Thomas Bridges and the Yagán people
Thomas Bridges (1842–1898) came to Tierra del Fuego as a teenager — his adoptive father was a missionary in the Falklands. Over 30 years Bridges learned the Yagán language — the indigenous people of the Beagle Channel — and compiled a 32,000-word dictionary. It's the only complete document of an extinct language.
In 1886 Bridges took Argentine citizenship and retired. The Congress of Argentina granted him land in recognition of 30 years of service and to secure Argentine sovereignty on the Beagle Channel. Bridges named the farm Harberton — after the village in Devon his wife Mary Ann Varder came from.
Lucas Bridges's book
Thomas's son — Esteban Lucas Bridges — wrote Uttermost Part of the Earth (El último confín de la Tierra), published in London in 1948. It's one of the best descriptions of the lives of the Fuegian indigenous people — the Yagán and Selk'nam.
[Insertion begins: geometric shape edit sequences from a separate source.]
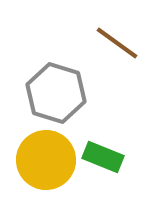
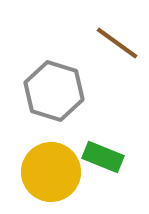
gray hexagon: moved 2 px left, 2 px up
yellow circle: moved 5 px right, 12 px down
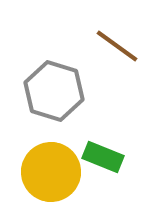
brown line: moved 3 px down
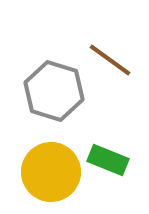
brown line: moved 7 px left, 14 px down
green rectangle: moved 5 px right, 3 px down
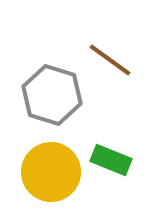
gray hexagon: moved 2 px left, 4 px down
green rectangle: moved 3 px right
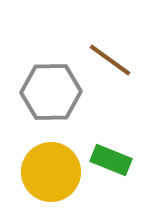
gray hexagon: moved 1 px left, 3 px up; rotated 18 degrees counterclockwise
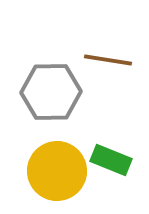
brown line: moved 2 px left; rotated 27 degrees counterclockwise
yellow circle: moved 6 px right, 1 px up
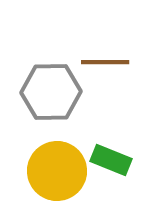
brown line: moved 3 px left, 2 px down; rotated 9 degrees counterclockwise
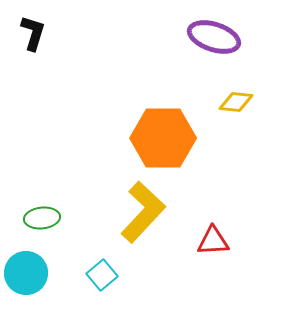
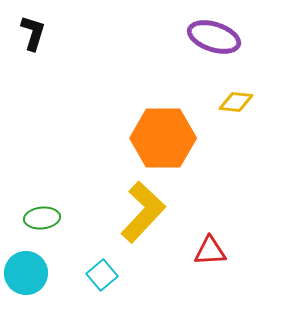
red triangle: moved 3 px left, 10 px down
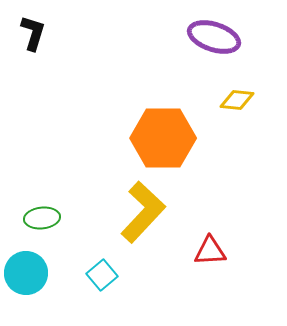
yellow diamond: moved 1 px right, 2 px up
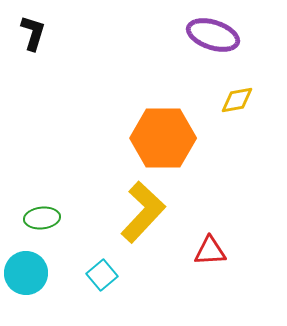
purple ellipse: moved 1 px left, 2 px up
yellow diamond: rotated 16 degrees counterclockwise
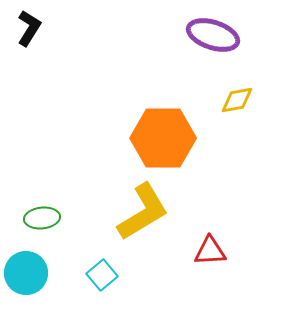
black L-shape: moved 4 px left, 5 px up; rotated 15 degrees clockwise
yellow L-shape: rotated 16 degrees clockwise
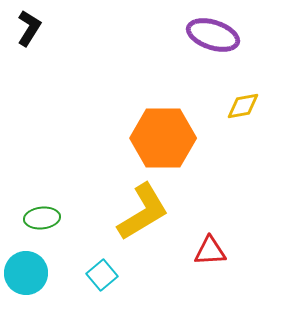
yellow diamond: moved 6 px right, 6 px down
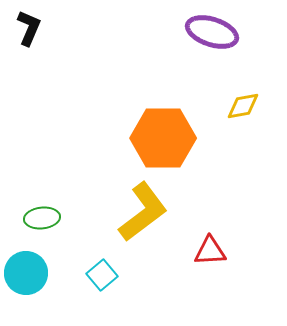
black L-shape: rotated 9 degrees counterclockwise
purple ellipse: moved 1 px left, 3 px up
yellow L-shape: rotated 6 degrees counterclockwise
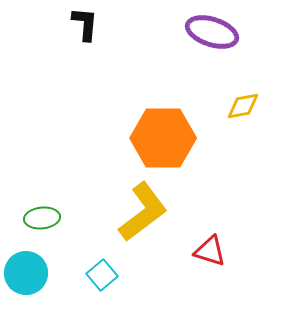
black L-shape: moved 56 px right, 4 px up; rotated 18 degrees counterclockwise
red triangle: rotated 20 degrees clockwise
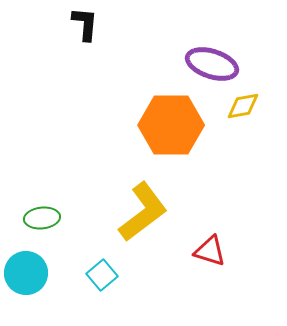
purple ellipse: moved 32 px down
orange hexagon: moved 8 px right, 13 px up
Today Harberton is run by the fifth–sixth generation of the family. Tommy Goodall (b. 1933) and Abby Goodall continue the family work.
The Acatushun Museum
The museum was founded in 2001 by Rae Natalie Prosser de Goodall (1935–2015) — an American biologist from Ohio who married Tommy Goodall. Collection: over 2,885 marine mammal skeletons, 2,554 bird skeletons, herbarium of 7,000+ specimens. The largest collection of marine fauna in the Southern Hemisphere.
How to get there
Harberton — 85 km from Ushuaia. Ruta Nacional 3, then Ruta Complementaria J (RC-J) — a dirt road along the Beagle Channel through lenga forests. By car — an hour and a half.